Da mesma forma que me revolta a tentativa torpe de descartar para cima dos cidadãos um descontrole das contas do país por, alegadamente, andarmos todos a viver acima das nossas possibilidades, uma falácia digna de gentinha sem vergonha nem maneiras se tivermos em conta o despautério generalizado por parte da banca que usou e abusou do vínculo de confiança com os seus clientes para os endividar em larga escala, não posso deixar de reparar no desaparecimento súbito de mais de cem mil crianças das declarações de IRS quando passou a ser obrigatório o número de contribuinte para a miudagem.
No momento de enfrentarmos todos as consequências de uma crise internacional que destapou o covil da multiplicação de asneiras, de maroscas e de excessos cometidos ou apenas permitidos por quem nos governou nas últimas décadas toda a gente se vira contra os políticos, e com razão, como responsáveis pelo estado a que as coisas chegaram.
Todavia, se aos governantes se podem imputar responsabilidades e culpas óbvias é preciso uma grande lata por parte de boa parte da população para apontar o dedo aos de cima e passar a esponja sobre os seus pecados individuais.
A trafulhice do cidadão comum, sem dúvida com o beneplácito ou pelo menos a distracção por parte de quem tem por missão legislar e fiscalizar, é multiplicada por milhões e tem muito, mas mesmo muito, peso no desequilíbrio das contas deste Estado em aflição.
É isso que se revela em cada uma das iniciativas destinadas a acabar com o regabofe: são sempre aos milhares os beneficiados por baixas fraudulentas, por subsídios injustificados, por pensões ilegítimas, por uma lista infindável de esquemas, de truques, de aldrabices como esta invenção de falsos dependentes a cargo que poupa uns trocos no IRS a pagar. É o Estado que estão a lesar, para além de falsearem o jogo da vida por ganharem de forma ilegítima mais do que os seus colegas de trabalho decentes e que não aldrabam o país.
E não cola a ideia de que o mau exemplo vem de cima, pois venha o exemplo de onde vier só o segue quem quiser.

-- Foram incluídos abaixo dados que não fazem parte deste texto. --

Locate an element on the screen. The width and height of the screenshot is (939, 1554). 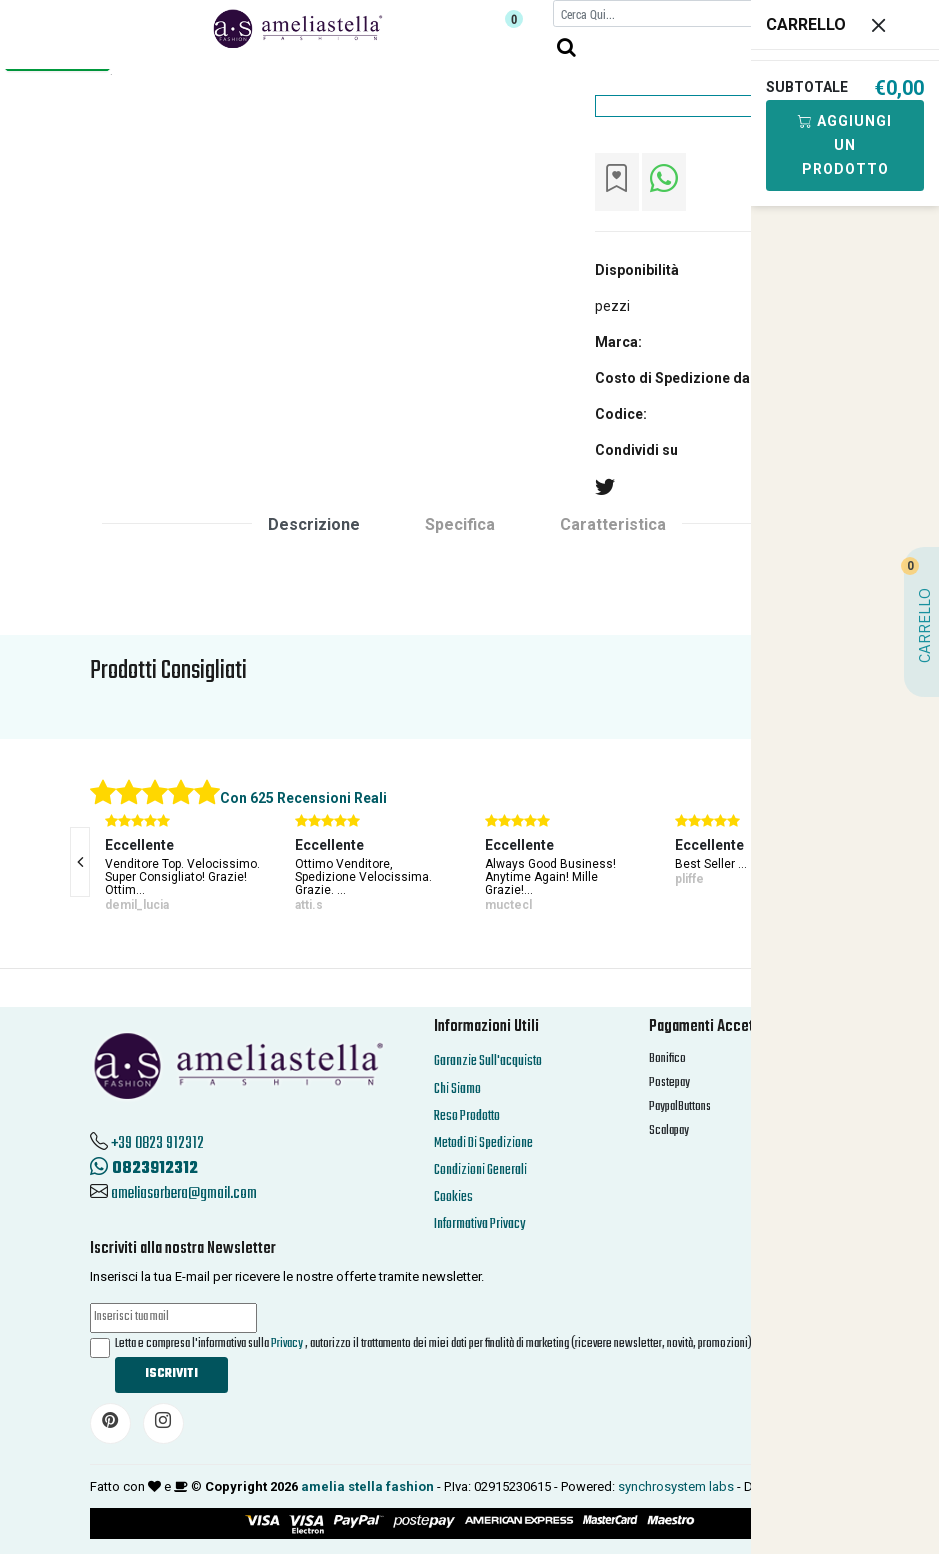 ameliasorbera@gmail.com is located at coordinates (184, 1194).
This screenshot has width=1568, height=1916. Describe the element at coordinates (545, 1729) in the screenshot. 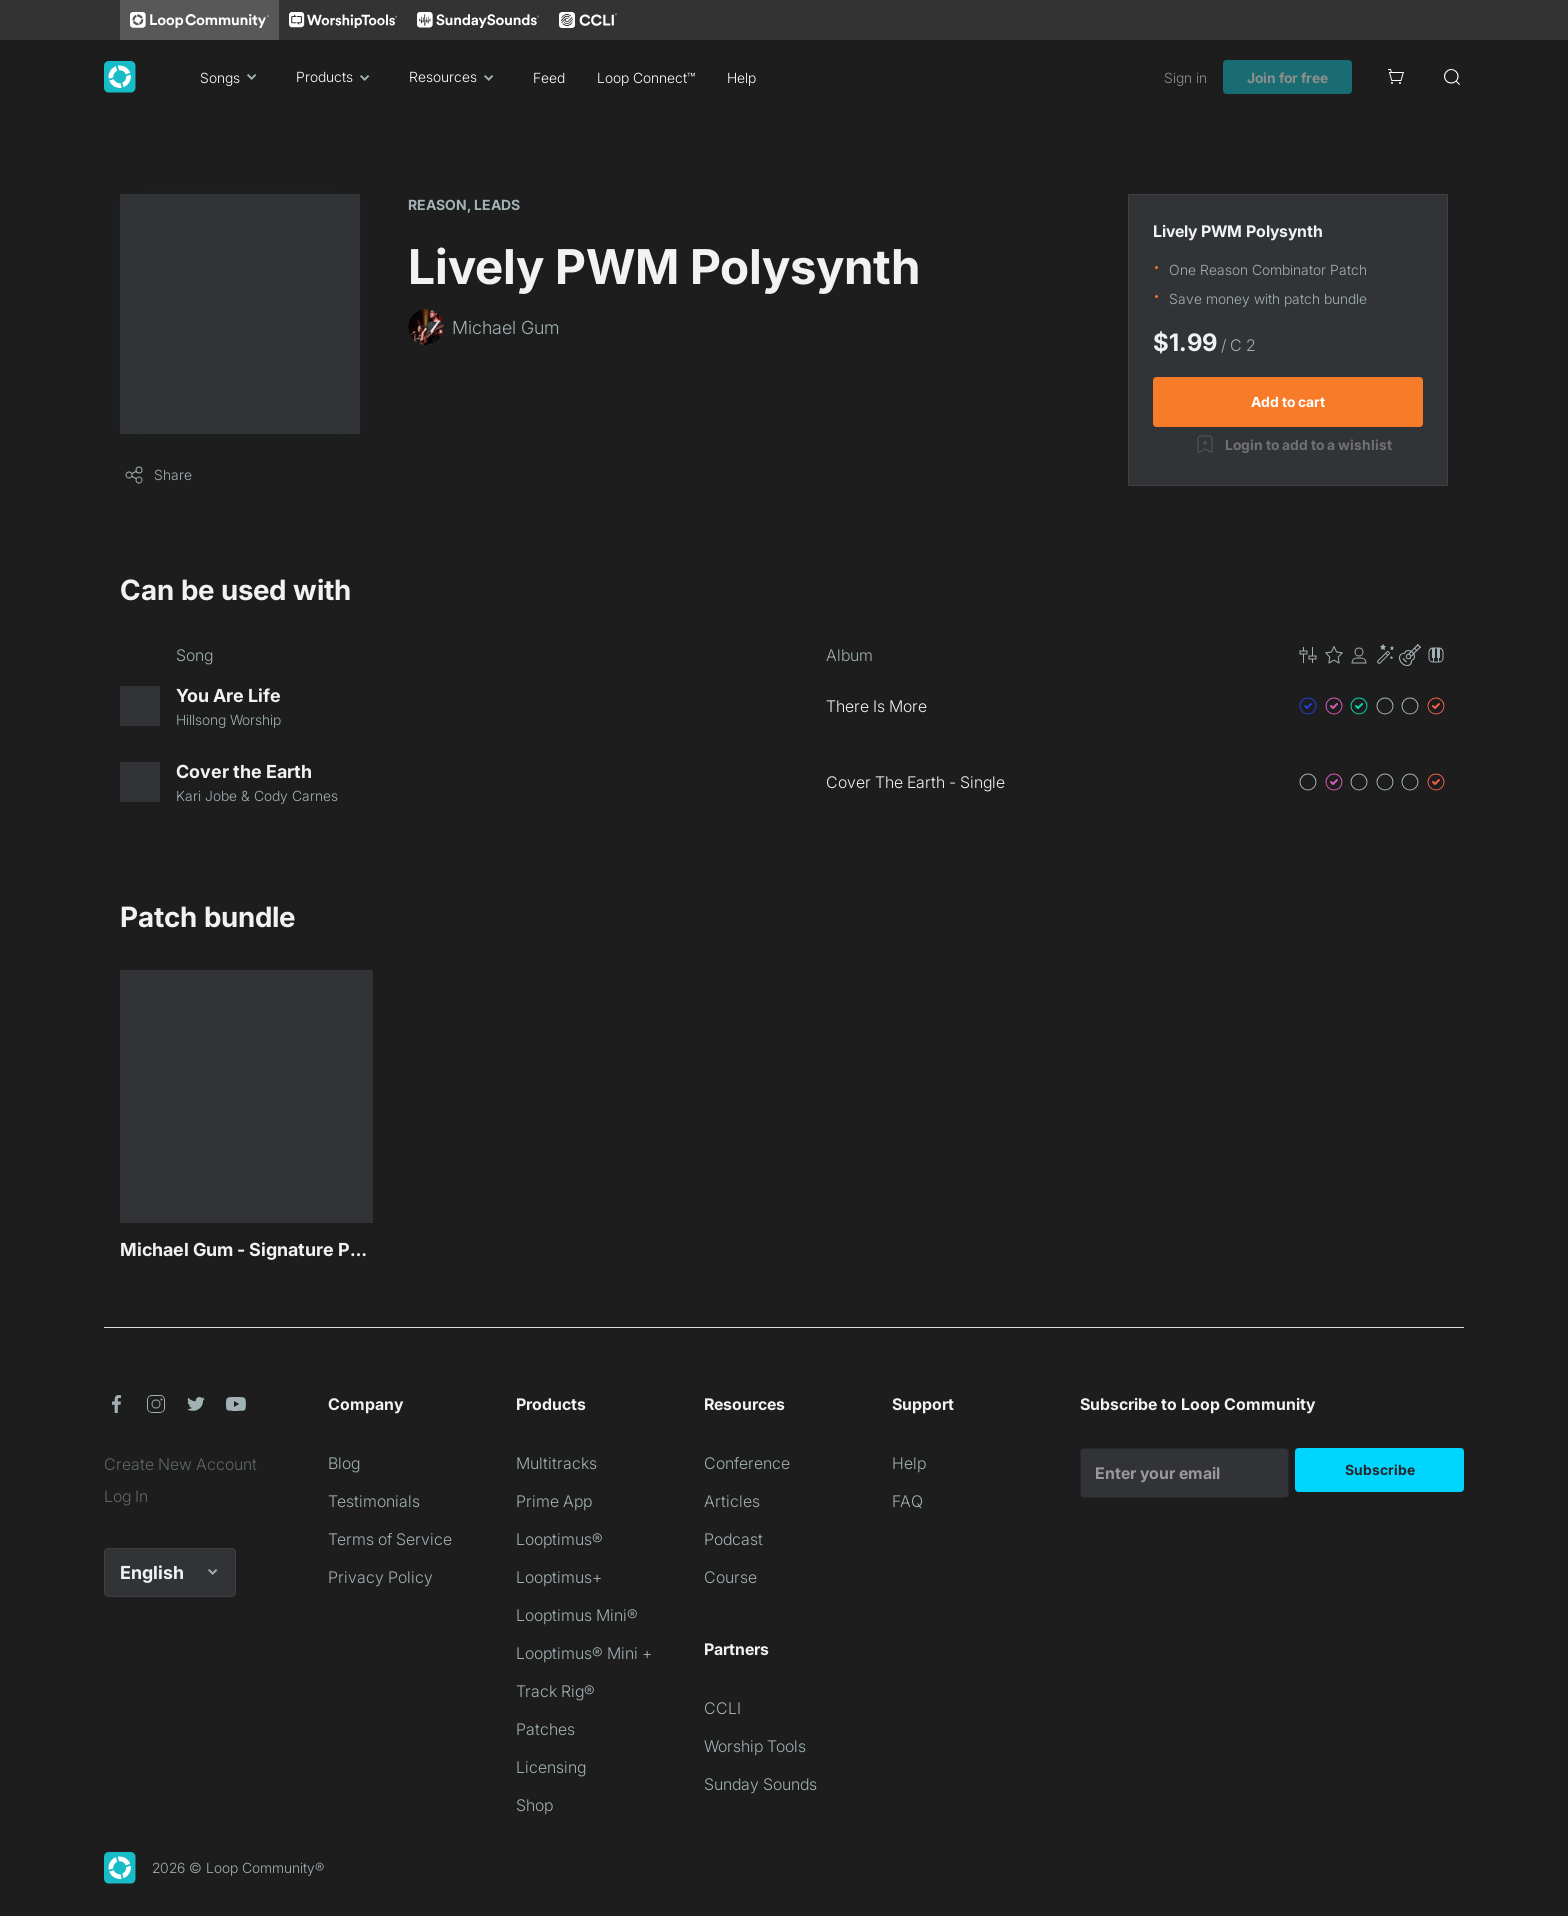 I see `Patches` at that location.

Por isso já nem levo a sério as conversas de café nas quais os inocentes aos magotes se queixam dos maus, dos poderosos que enganam o povo, quando lhes conheço de ginjeira as múltiplas jogadas em que envolveram ou ainda envolvem os seus quotidianos.
Os outros é que fazem, os outros é que são e tudo de errado que fazemos é lavado com a água benta das coisas com justificação. Há sempre uma há mão, tal e qual os tais outros malandros, os lá de cima, nos oferecem as suas que são quase sempre para o bem do país.
Essa carga não pode ser aligeirada dos lombos de todos quantos se comportaram como burros, tão cegos pela ganância como os mandantes que criticam e invejosos do sucesso de outros larápios (burla equivale nas consequências a roubo). Venderam a alma por trocos, no fundo, e não têm moral para apontar o dedo seja a quem for.
Um país que não consiga encontrar defesas contra estas mentalidades mesquinhas, estas manias egocêntricas de egoístas munidos de esperteza saloia bem sucedida em tempo de vacas gordas, é ingovernável. Qualquer outra interpretação do fenómeno é um investimento irresponsável numa forma de estar que antes não nos servia e agora é quase uma traição.
E essas não se medem em função do tamanho do prejuízo causado a uma Pátria à qual já pouco resta para roubar.